Он описал – у меня хранится стенографическая запись этой смелой и роковой во всех смыслах речи, – как один лишь только голос совести, а не любовь к публичным позам (выкрики с мест) заставила его обратить свои взоры к политике. Как страх за будущее своей страны уже успел отравить ему славную, несущую людям радость роль пивовара. Как он предвидит в ближайшем будущем катастрофические последствия, если только не обуздать существующий дух джингоизма и не сдержать милитаристские игрища современных наций. Как цивилизации (неужто Эрнест унаследовал пророческий дух Сейры? Или он – а многие обратили на это внимание и не замедлили, легкими тычками локтей, обратить на это внимание соседей – был просто-напросто пьян) грозит величайший в истории кризис. Как, если никто не возьмет на себя смелости предпринять… ад кромешный…
Выкрики все чаще, все громче, под улыбочки более умудренных представителей консервативной партии, с ходу оценивших, как одним ударом и в самом начале предвыборной гонки Эрнест похоронил все свои шансы. Некто в зале встает, чтобы его слышали все: «Если ваш, сударь, отец, отравлял наши души империализмом, что делаете вы при посредстве выпускаемого вами пойла?» Смех, аплодисменты. Еще один оратор, с эпиграмматической краткостью:
«Господин председатель, не к лицу пивовару быть пьяным!» Снова смех, аплодисменты громче. «Или оскорблять собственного отца!» (еще один). «Или свою страну!» (и еще один). Завывания, кошачий мяв; председательствующий молотит по столу молотком («Я вынужден попросить джентльмена в аудитории взять назад свои…).
Мой дед (перекрывая рев зала); «Я предупреждаю вас… если вы не прислушаетесь… я предвижу… если… я предвижу…»
Однако, вернувшись в жуткую тишину Кейбл-хауса, отдавая себе отчет в том, что на его репутации можно ставить крест, обнявши дочку Хелен, которой теперь уже тринадцать лет, так горячо – если было кому подглядеть эту сцену, – как человек способен обнимать одно лишь единственное свое утешение в жизни, он, может быть, крутит в голове это возникшее из ниоткуда и больно резанувшее его слово: пьянство.
Пьянство. Не веселье, нет, – пьянство.
И, вернувшись в свинцовое уединение Кесслинг-холла, он диктует дочери – которая старательно заносит в записную книжку цифры, пропорции и даже названия кое-каких дополнительных ингредиентов, коим судьба до сей поры остаться тайной и тайною же пребыть вовеки, – и улучшает, улучшает свое «Особое».

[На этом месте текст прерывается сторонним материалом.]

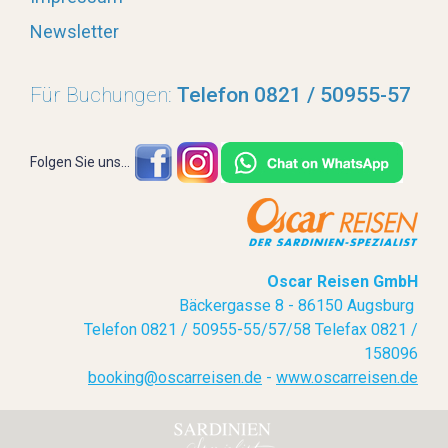
Newsletter
HOCHZEITEN
Für Buchungen:
Telefon 0821 / 50955-57
LAST-MINUTE-ANGEBOTE
SERVICE
Folgen Sie uns...
Oscar Reisen GmbH
Bäckergasse 8 - 86150 Augsburg
Telefon 0821 / 50955-55/57/58 Telefax 0821 /
158096
booking@oscarreisen.de
-
www.oscarreisen.de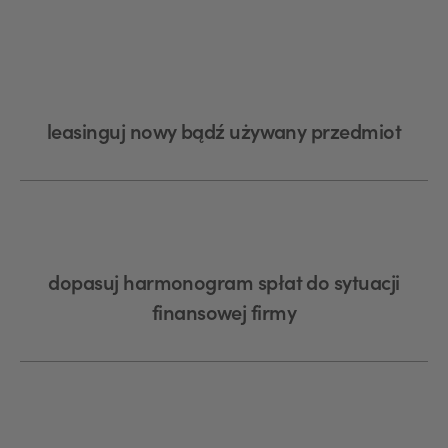
leasinguj nowy bądź używany przedmiot
dopasuj harmonogram spłat do sytuacji
finansowej firmy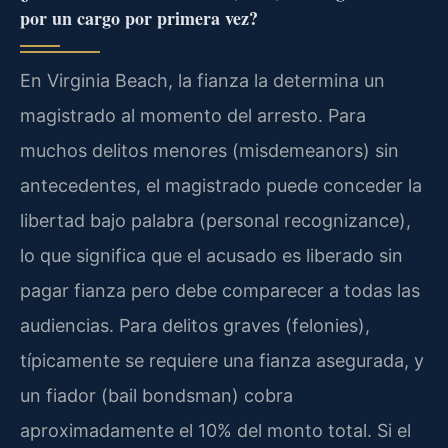
por un cargo por primera vez?
En Virginia Beach, la fianza la determina un
magistrado al momento del arresto. Para
muchos delitos menores (misdemeanors) sin
antecedentes, el magistrado puede conceder la
libertad bajo palabra (personal recognizance),
lo que significa que el acusado es liberado sin
pagar fianza pero debe comparecer a todas las
audiencias. Para delitos graves (felonies),
típicamente se requiere una fianza asegurada, y
un fiador (bail bondsman) cobra
aproximadamente el 10% del monto total. Si el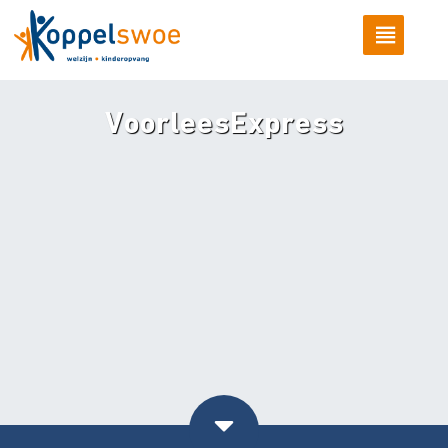
VoorleesExpress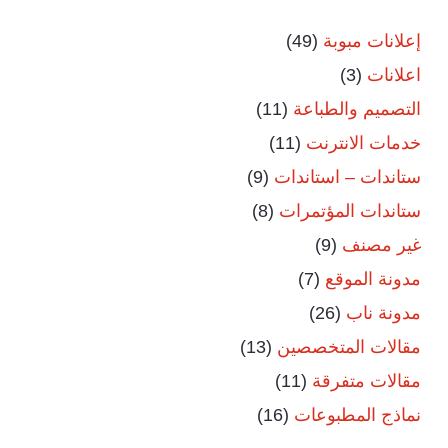
إعلانات مبوبة
(49)
اعلانات
(3)
التصميم والطباعة
(11)
خدمات الانترنت
(11)
ستاندات – استاندات
(9)
ستاندات المؤتمرات
(8)
غير مصنف
(9)
مدونة الموقع
(7)
مدونة ناب
(26)
مقالات المتخصصين
(13)
مقالات متفرقة
(11)
نماذج المطبوعات
(16)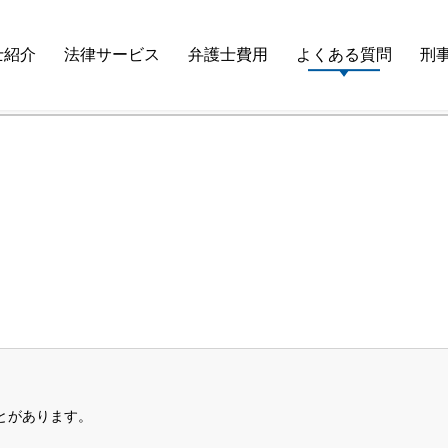
て重要ですか？
士紹介
法律サービス
弁護士費用
よくある質問
刑
。
とがあります。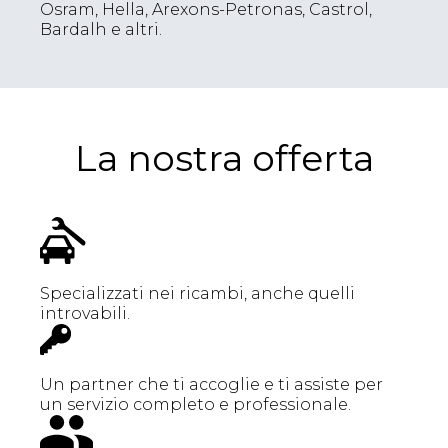
Osram, Hella, Arexons-Petronas, Castrol,
Bardalh e altri.
La nostra offerta
Specializzati nei ricambi, anche quelli
introvabili.
Un partner che ti accoglie e ti assiste per
un servizio completo e professionale.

Да, для меня не секрет: кое-что из дедовской громокипящей и притом не слишком уверенно стоящей на ногах риторики оказало влияние и на мое учительское краснобайство. Кое-что от унизительного положения, в которое он попал перед набитым под завязку городским залом, от тогдашних выкриков и улюлюканий возрождается порой в моем классе, когда я наталкиваюсь на вскипающую поверх парт волну враждебности и отторжения. И все же – в ком, по-вашему, я сегодня наблюдаю ту же дедовскую меланхолию и дедовский же страх перед будущим? В кудрявом парнишке по фамилии Прайс.
20
ОБЪЯСНЕНИЕ ОБЪЯСНЕНИЯ
Коего я призываю к порядку, коего я резко обрываю: «Прекрасно, Прайс. Довольно. Зайди ко мне после уроков». (Его нескрываемое разочарование во мне: грубость, авторитарность.) Однако это его «вы можете и дальше выпендриваться»… Педагогическая паника. Научи их насчет революции, и они – Страх, что в классе вспыхнет бунт, подпитываемый страхом преследований свыше (Льюис просит слова), подогреваемый страхами полной анархии в личной жизни (анархии? Но ведь его жена обрела веру, она обратилась к Господу нашему). Изобразить деспота. Отыграться на… Тирания и неуверенность:
«Так что будь добр, Прайс, оставь эту улыбочку при себе, – (если честно, он вовсе и не улыбался), – и в четыре часа жду тебя в кабинете».
И вот Прайс стоит перед моим столом, после уроков, и тоже прекрасно разыгрывает роль: устыдившийся лицом – но не раскаявшийся – обидчик.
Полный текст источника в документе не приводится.